INPUT:
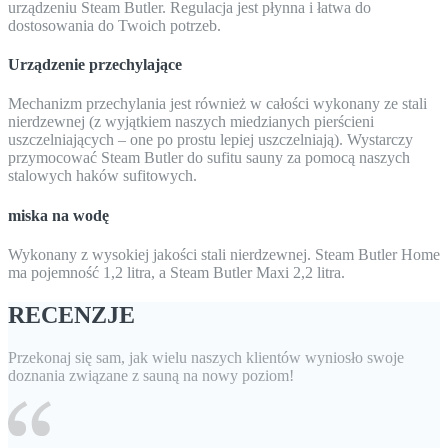
urządzeniu Steam Butler. Regulacja jest płynna i łatwa do
dostosowania do Twoich potrzeb.
Urządzenie przechylające
Mechanizm przechylania jest również w całości wykonany ze stali
nierdzewnej (z wyjątkiem naszych miedzianych pierścieni
uszczelniających – one po prostu lepiej uszczelniają). Wystarczy
przymocować Steam Butler do sufitu sauny za pomocą naszych
stalowych haków sufitowych.
miska na wodę
Wykonany z wysokiej jakości stali nierdzewnej. Steam Butler Home
ma pojemność 1,2 litra, a Steam Butler Maxi 2,2 litra.
RECENZJE
Przekonaj się sam, jak wielu naszych klientów wyniosło swoje
doznania związane z sauną na nowy poziom!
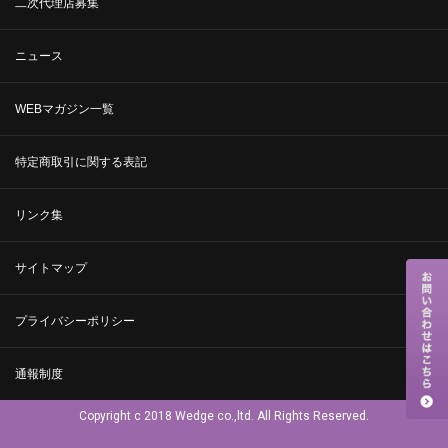
二次代理店募集
ニュース
WEBマガジン一覧
特定商取引に関する表記
リンク集
サイトマップ
プライバシーポリシー
通報制度
Copyright c 2018 Wedge co.,ltd. All Rights Reserved.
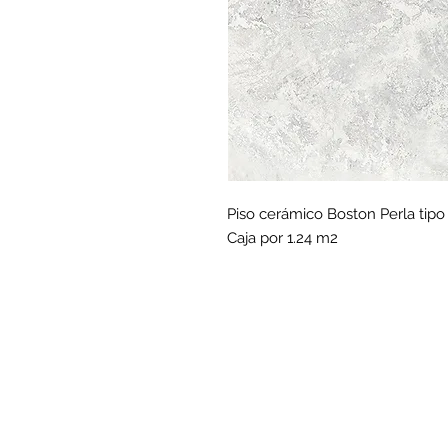
Piso cerámico Boston Perla tipo
Caja por 1.24 m2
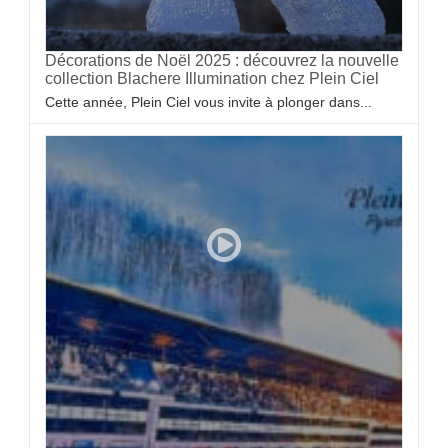
Décorations de Noël 2025 : découvrez la nouvelle
collection Blachere Illumination chez Plein Ciel
Cette année, Plein Ciel vous invite à plonger dans...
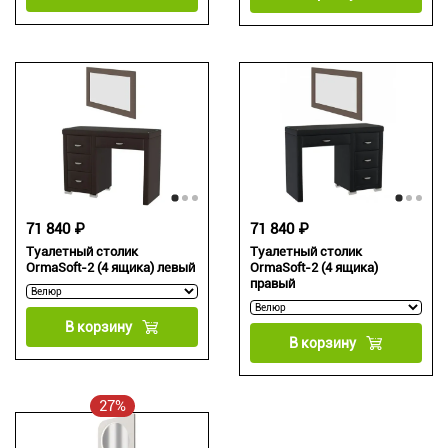
71 840 ₽
71 840 ₽
Туалетный столик
Туалетный столик
OrmaSoft-2 (4 ящика) левый
OrmaSoft-2 (4 ящика)
правый
В корзину
В корзину
27%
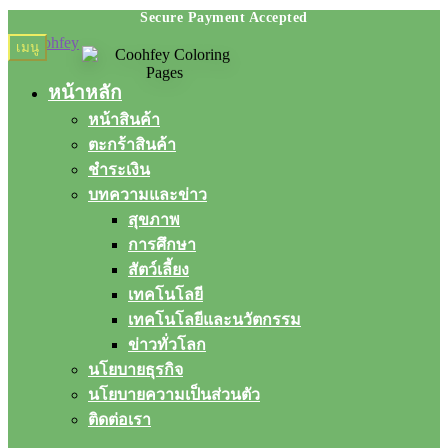
Skip
Skip
เมนู
to
to
navigation
content
หน้าหลัก
หน้าสินค้า
ตะกร้าสินค้า
ชำระเงิน
บทความและข่าว
สุขภาพ
การศึกษา
สัตว์เลี้ยง
เทคโนโลยี
เทคโนโลยีและนวัตกรรม
ข่าวทั่วโลก
นโยบายธุรกิจ
นโยบายความเป็นส่วนตัว
ติดต่อเรา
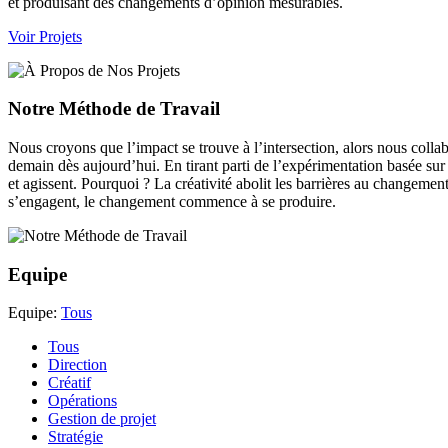
et produisant des changements d’opinion mesurables.
Voir Projets
Notre Méthode de Travail
Nous croyons que l’impact se trouve à l’intersection, alors nous coll
demain dès aujourd’hui. En tirant parti de l’expérimentation basée su
et agissent. Pourquoi ? La créativité abolit les barrières au changemen
s’engagent, le changement commence à se produire.
Equipe
Equipe:
Tous
Tous
Direction
Créatif
Opérations
Gestion de projet
Stratégie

WORK INSTRUCTION: Could you print the whole listing again, exactly, leaving the pictures out?

OUTPUT FOR THIS TASK:
urządzeniu Steam Butler. Regulacja jest płynna i łatwa do
dostosowania do Twoich potrzeb.
Urządzenie przechylające
Mechanizm przechylania jest również w całości wykonany ze stali
nierdzewnej (z wyjątkiem naszych miedzianych pierścieni
uszczelniających – one po prostu lepiej uszczelniają). Wystarczy
przymocować Steam Butler do sufitu sauny za pomocą naszych
stalowych haków sufitowych.
miska na wodę
Wykonany z wysokiej jakości stali nierdzewnej. Steam Butler Home
ma pojemność 1,2 litra, a Steam Butler Maxi 2,2 litra.
RECENZJE
Przekonaj się sam, jak wielu naszych klientów wyniosło swoje
doznania związane z sauną na nowy poziom!
二次代理店募集
ニュース
WEBマガジン一覧
特定商取引に関する表記
リンク集
サイトマップ
プライバシーポリシー
通報制度
Copyright c 2018 Wedge co.,ltd. All Rights Reserved.
Piso cerámico Boston Perla tipo
Caja por 1.24 m2
Décorations de Noël 2025 : découvrez la nouvelle
collection Blachere Illumination chez Plein Ciel
Cette année, Plein Ciel vous invite à plonger dans...
71 840 ₽
71 840 ₽
Туалетный столик
Туалетный столик
OrmaSoft-2 (4 ящика) левый
OrmaSoft-2 (4 ящика)
правый
В корзину
В корзину
27%
Skip
Skip
เมนู
to
to
navigation
content
หน้าหลัก
หน้าสินค้า
ตะกร้าสินค้า
ชำระเงิน
บทความและข่าว
สุขภาพ
การศึกษา
สัตว์เลี้ยง
เทคโนโลยี
เทคโนโลยีและนวัตกรรม
ข่าวทั่วโลก
นโยบายธุรกิจ
นโยบายความเป็นส่วนตัว
ติดต่อเรา
et produisant des changements d’opinion mesurables.
Voir Projets
Notre Méthode de Travail
Nous croyons que l’impact se trouve à l’intersection, alors nous coll
demain dès aujourd’hui. En tirant parti de l’expérimentation basée su
et agissent. Pourquoi ? La créativité abolit les barrières au changemen
s’engagent, le changement commence à se produire.
Equipe
Equipe:
Tous
Tous
Direction
Créatif
Opérations
Gestion de projet
Stratégie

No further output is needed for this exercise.